I was then called though to see the consultant haematologist. He started with a physical examination to check for signs of lymph node swelling, and we had a discussion about any possible secondary symptoms so he could determine the current state my condition had reached.

Once this was completed, I called my wife from my mobile and put her on speaker phone to act as a second pair of ear while we discussed things. This also allowed her to take part and understand what was being discussed, even though she was not allow into the hospital at the time because of the strict protection measures, and don’t panic I did ask the consultants consent before making the call which he was more than happy to give.

His opinion was that I was in the very early stages of CLL, and felt no treatment would currently be required based on the current stage that had been reached. This meant that his recommendation was that I should go onto “watch, wait, and see” monitoring. I will describe what this actually means next time.

He also went on to confirm that he did not envision any treatment being required for several years. Although did recommend regular blood tests to monitor the development of the condition every 6-12 months which he subsequently confirmed in writing to my GP so these could be performed by the GP practice and without the need for me to keep attending the Cancer ward.

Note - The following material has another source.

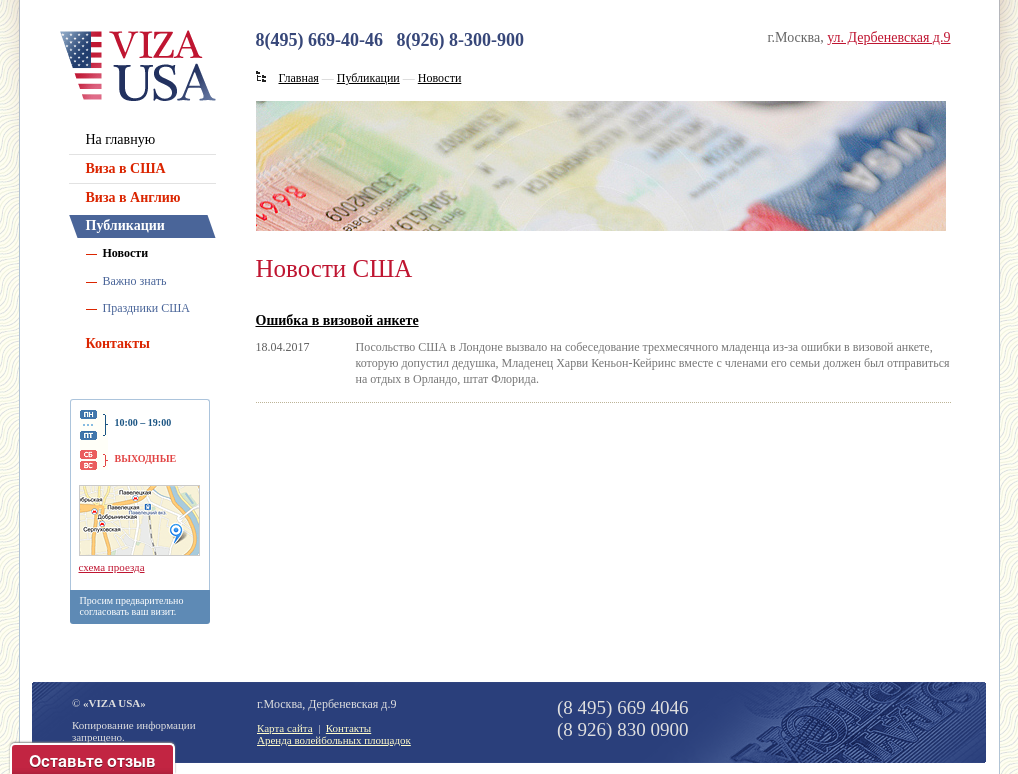  I want to click on Публикации, so click(125, 225).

Finally, I was given the opportunity to ask questions and clarify anything I did not understand stand and before leaving was introduced to a cancer nurse in case anything else came up I wished to discuss after my appointment. I useful safety net but one I did not make use of at that time.

I did query if there was any advice I needed to follow to slow the condition and was told not a lot just eat a balanced diet and stay fit.

So all in all and despite everything, I felt that things went well and I was a bit more reassured. I sent off to start my new life with the knowledge I was now going to have to learn to live with CLL. Although, it was nice to be told be careful but otherwise I could live a normal life and didn’t need to  worry about treatment anytime soon. Of cause everyone is different and the cause the condition takes will be different for everyone and the speed thing do develop will vary but at least give a typical person my condition was not of immediate concern.